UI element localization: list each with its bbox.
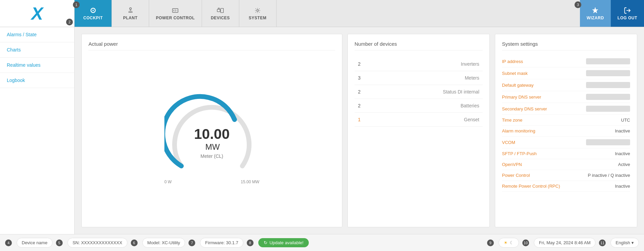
settings-row: Primary DNS server: [502, 91, 630, 103]
logout-button[interactable]: LOG OUT: [611, 0, 644, 27]
settings-label: Time zone: [502, 118, 576, 123]
svg-rect-10: [221, 8, 223, 13]
device-name-label: Device name: [22, 240, 47, 245]
nav-tab-system[interactable]: SYSTEM: [239, 0, 277, 27]
badge-8: 8: [247, 239, 254, 246]
table-row: 1Genset: [355, 113, 483, 127]
settings-value: Inactive: [576, 128, 630, 133]
sidebar-item-alarms[interactable]: Alarms / State: [0, 27, 74, 42]
moon-icon: ☾: [510, 240, 514, 245]
powercontrol-icon: [172, 7, 179, 14]
chevron-down-icon: ▾: [631, 240, 634, 245]
serial-label: SN: XXXXXXXXXXXXXX: [73, 240, 122, 245]
settings-row: Default gateway: [502, 79, 630, 91]
gauge-value: 10.00: [194, 126, 229, 142]
nav-tab-plant-label: PLANT: [123, 16, 138, 20]
badge-10: 10: [522, 239, 529, 246]
settings-row: Subnet mask: [502, 67, 630, 79]
actual-power-title: Actual power: [88, 41, 335, 50]
nav-tab-devices[interactable]: DEVICES: [202, 0, 239, 27]
settings-value: Active: [576, 162, 630, 167]
gauge-value-display: 10.00 MW Meter (CL): [188, 126, 236, 159]
system-settings-panel: System settings IP addressSubnet maskDef…: [495, 34, 637, 227]
settings-label: SFTP / FTP-Push: [502, 151, 576, 156]
settings-row: OpenVPNActive: [502, 159, 630, 170]
device-label: Batteries: [375, 99, 483, 113]
sidebar-item-logbook[interactable]: Logbook: [0, 73, 74, 88]
sidebar-item-realtime[interactable]: Realtime values: [0, 58, 74, 73]
wizard-label: WIZARD: [587, 16, 604, 20]
settings-bar: [586, 106, 630, 112]
logout-icon: [624, 7, 631, 14]
app-logo: X: [31, 5, 43, 22]
svg-rect-11: [218, 8, 220, 9]
refresh-icon: ↻: [264, 240, 267, 245]
settings-bar: [586, 94, 630, 100]
actual-power-panel: Actual power 10.00 MW Meter (CL): [81, 34, 342, 227]
nav-tab-powercontrol-label: POWER CONTROL: [156, 16, 195, 20]
gauge-sublabel: Meter (CL): [188, 153, 236, 159]
cockpit-icon: ⊙: [90, 7, 96, 14]
wizard-button[interactable]: WIZARD: [580, 0, 611, 27]
theme-toggle[interactable]: ☀ ☾: [499, 238, 519, 248]
wizard-icon: [591, 7, 599, 14]
settings-row: Remote Power Control (RPC)Inactive: [502, 181, 630, 192]
badge-4: 4: [5, 239, 12, 246]
settings-label: Default gateway: [502, 83, 586, 88]
update-button[interactable]: ↻ Update available!: [258, 238, 309, 247]
badge-11: 11: [599, 239, 606, 246]
settings-bar: [586, 70, 630, 76]
device-label: Inverters: [375, 57, 483, 71]
language-label: English: [616, 240, 630, 245]
datetime-label: Fri, May 24, 2024 8:46 AM: [539, 240, 590, 245]
devices-panel: Number of devices 2Inverters3Meters2Stat…: [347, 34, 490, 227]
footer: 4 Device name 5 SN: XXXXXXXXXXXXXX 6 Mod…: [0, 234, 644, 251]
device-label: Meters: [375, 71, 483, 85]
firmware-item: Firmware: 30.1.7: [200, 238, 243, 248]
serial-item: SN: XXXXXXXXXXXXXX: [67, 238, 127, 248]
language-selector[interactable]: English ▾: [610, 238, 639, 248]
table-row: 2Inverters: [355, 57, 483, 71]
gauge-container: 10.00 MW Meter (CL) 0 W 15.00 MW: [88, 56, 335, 220]
sidebar-item-charts[interactable]: Charts: [0, 42, 74, 58]
device-name-item: Device name: [17, 238, 53, 248]
settings-bar: [586, 58, 630, 64]
settings-bar: [586, 139, 630, 145]
panels-area: Actual power 10.00 MW Meter (CL): [75, 27, 644, 234]
update-label: Update available!: [269, 240, 303, 245]
badge-9: 9: [487, 239, 494, 246]
table-row: 2Status DI internal: [355, 85, 483, 99]
sidebar: Alarms / State Charts Realtime values Lo…: [0, 27, 75, 234]
settings-row: Power ControlP inactive / Q inactive: [502, 170, 630, 181]
settings-row: IP address: [502, 56, 630, 67]
model-label: Model: XC-Utility: [147, 240, 180, 245]
settings-row: Secondary DNS server: [502, 103, 630, 115]
nav-tab-plant[interactable]: PLANT: [112, 0, 149, 27]
settings-label: VCOM: [502, 140, 586, 145]
svg-point-12: [257, 9, 259, 12]
nav-tabs: ⊙ COCKPIT PLANT POWER CONTROL DEVICES SY…: [75, 0, 580, 27]
device-count: 3: [355, 71, 375, 85]
device-count: 2: [355, 57, 375, 71]
badge-5: 5: [56, 239, 63, 246]
settings-value: UTC: [576, 118, 630, 123]
settings-label: Power Control: [502, 173, 576, 178]
nav-tab-powercontrol[interactable]: POWER CONTROL: [149, 0, 202, 27]
settings-label: Primary DNS server: [502, 95, 586, 100]
settings-value: Inactive: [576, 151, 630, 156]
settings-value: Inactive: [576, 184, 630, 189]
settings-label: Remote Power Control (RPC): [502, 184, 576, 189]
badge-2: 2: [66, 19, 73, 25]
plant-icon: [127, 7, 134, 14]
right-buttons: WIZARD LOG OUT: [580, 0, 644, 27]
settings-label: OpenVPN: [502, 162, 576, 167]
settings-table: IP addressSubnet maskDefault gatewayPrim…: [502, 56, 630, 192]
nav-tab-devices-label: DEVICES: [211, 16, 230, 20]
settings-row: SFTP / FTP-PushInactive: [502, 148, 630, 159]
nav-tab-cockpit-label: COCKPIT: [83, 16, 103, 20]
nav-tab-cockpit[interactable]: ⊙ COCKPIT: [75, 0, 112, 27]
table-row: 3Meters: [355, 71, 483, 85]
badge-6: 6: [131, 239, 138, 246]
main-content: Alarms / State Charts Realtime values Lo…: [0, 27, 644, 234]
gauge-svg: 10.00 MW Meter (CL): [164, 91, 259, 186]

= PROBLEM STATEMENT =
Once the pictures are set aside, copy the remaining text of every entry exactly.

= EXERCISE OUTPUT =
UI element localization: list each with its bbox.
settings-row: Primary DNS server: [502, 91, 630, 103]
logout-button[interactable]: LOG OUT: [611, 0, 644, 27]
settings-label: Time zone: [502, 118, 576, 123]
svg-rect-10: [221, 8, 223, 13]
device-name-label: Device name: [22, 240, 47, 245]
nav-tab-system[interactable]: SYSTEM: [239, 0, 277, 27]
badge-8: 8: [247, 239, 254, 246]
table-row: 1Genset: [355, 113, 483, 127]
settings-value: Inactive: [576, 128, 630, 133]
sidebar-item-alarms[interactable]: Alarms / State: [0, 27, 74, 42]
moon-icon: ☾: [510, 240, 514, 245]
powercontrol-icon: [172, 7, 179, 14]
chevron-down-icon: ▾: [631, 240, 634, 245]
serial-label: SN: XXXXXXXXXXXXXX: [73, 240, 122, 245]
settings-row: Default gateway: [502, 79, 630, 91]
gauge-value: 10.00: [194, 126, 229, 142]
nav-tab-plant-label: PLANT: [123, 16, 138, 20]
badge-10: 10: [522, 239, 529, 246]
settings-row: Subnet mask: [502, 67, 630, 79]
actual-power-title: Actual power: [88, 41, 335, 50]
nav-tab-devices[interactable]: DEVICES: [202, 0, 239, 27]
settings-value: Active: [576, 162, 630, 167]
gauge-value-display: 10.00 MW Meter (CL): [188, 126, 236, 159]
system-settings-panel: System settings IP addressSubnet maskDef…: [495, 34, 637, 227]
settings-label: SFTP / FTP-Push: [502, 151, 576, 156]
settings-row: OpenVPNActive: [502, 159, 630, 170]
device-label: Batteries: [375, 99, 483, 113]
sidebar-item-logbook[interactable]: Logbook: [0, 73, 74, 88]
sidebar-item-realtime[interactable]: Realtime values: [0, 58, 74, 73]
wizard-label: WIZARD: [587, 16, 604, 20]
settings-bar: [586, 106, 630, 112]
logout-icon: [624, 7, 631, 14]
app-logo: X: [31, 5, 43, 22]
svg-rect-11: [218, 8, 220, 9]
refresh-icon: ↻: [264, 240, 267, 245]
settings-bar: [586, 94, 630, 100]
actual-power-panel: Actual power 10.00 MW Meter (CL): [81, 34, 342, 227]
nav-tab-powercontrol-label: POWER CONTROL: [156, 16, 195, 20]
gauge-sublabel: Meter (CL): [188, 153, 236, 159]
cockpit-icon: ⊙: [90, 7, 96, 14]
wizard-button[interactable]: WIZARD: [580, 0, 611, 27]
theme-toggle[interactable]: ☀ ☾: [499, 238, 519, 248]
wizard-icon: [591, 7, 599, 14]
settings-row: Remote Power Control (RPC)Inactive: [502, 181, 630, 192]
badge-4: 4: [5, 239, 12, 246]
settings-label: Default gateway: [502, 83, 586, 88]
update-button[interactable]: ↻ Update available!: [258, 238, 309, 247]
badge-11: 11: [599, 239, 606, 246]
settings-bar: [586, 70, 630, 76]
device-label: Inverters: [375, 57, 483, 71]
language-label: English: [616, 240, 630, 245]
datetime-label: Fri, May 24, 2024 8:46 AM: [539, 240, 590, 245]
devices-panel: Number of devices 2Inverters3Meters2Stat…: [347, 34, 490, 227]
footer: 4 Device name 5 SN: XXXXXXXXXXXXXX 6 Mod…: [0, 234, 644, 251]
device-label: Meters: [375, 71, 483, 85]
firmware-item: Firmware: 30.1.7: [200, 238, 243, 248]
serial-item: SN: XXXXXXXXXXXXXX: [67, 238, 127, 248]
language-selector[interactable]: English ▾: [610, 238, 639, 248]
table-row: 2Inverters: [355, 57, 483, 71]
gauge-container: 10.00 MW Meter (CL) 0 W 15.00 MW: [88, 56, 335, 220]
sidebar-item-charts[interactable]: Charts: [0, 42, 74, 58]
device-name-item: Device name: [17, 238, 53, 248]
settings-bar: [586, 58, 630, 64]
settings-bar: [586, 139, 630, 145]
panels-area: Actual power 10.00 MW Meter (CL): [75, 27, 644, 234]
update-label: Update available!: [269, 240, 303, 245]
badge-9: 9: [487, 239, 494, 246]
table-row: 2Status DI internal: [355, 85, 483, 99]
sidebar: Alarms / State Charts Realtime values Lo…: [0, 27, 75, 234]
settings-row: Power ControlP inactive / Q inactive: [502, 170, 630, 181]
settings-row: IP address: [502, 56, 630, 67]
model-label: Model: XC-Utility: [147, 240, 180, 245]
settings-row: Secondary DNS server: [502, 103, 630, 115]
nav-tab-plant[interactable]: PLANT: [112, 0, 149, 27]
settings-label: VCOM: [502, 140, 586, 145]
svg-point-12: [257, 9, 259, 12]
nav-tabs: ⊙ COCKPIT PLANT POWER CONTROL DEVICES SY…: [75, 0, 580, 27]
device-count: 3: [355, 71, 375, 85]
device-count: 2: [355, 57, 375, 71]
badge-5: 5: [56, 239, 63, 246]
settings-value: UTC: [576, 118, 630, 123]
settings-label: Power Control: [502, 173, 576, 178]
nav-tab-powercontrol[interactable]: POWER CONTROL: [149, 0, 202, 27]
settings-label: Primary DNS server: [502, 95, 586, 100]
settings-value: Inactive: [576, 151, 630, 156]
settings-value: Inactive: [576, 184, 630, 189]
settings-label: Remote Power Control (RPC): [502, 184, 576, 189]
badge-2: 2: [66, 19, 73, 25]
plant-icon: [127, 7, 134, 14]
right-buttons: WIZARD LOG OUT: [580, 0, 644, 27]
settings-label: OpenVPN: [502, 162, 576, 167]
settings-table: IP addressSubnet maskDefault gatewayPrim…: [502, 56, 630, 192]
nav-tab-devices-label: DEVICES: [211, 16, 230, 20]
settings-row: SFTP / FTP-PushInactive: [502, 148, 630, 159]
nav-tab-cockpit-label: COCKPIT: [83, 16, 103, 20]
nav-tab-cockpit[interactable]: ⊙ COCKPIT: [75, 0, 112, 27]
table-row: 3Meters: [355, 71, 483, 85]
badge-6: 6: [131, 239, 138, 246]
main-content: Alarms / State Charts Realtime values Lo…: [0, 27, 644, 234]
gauge-svg: 10.00 MW Meter (CL): [164, 91, 259, 186]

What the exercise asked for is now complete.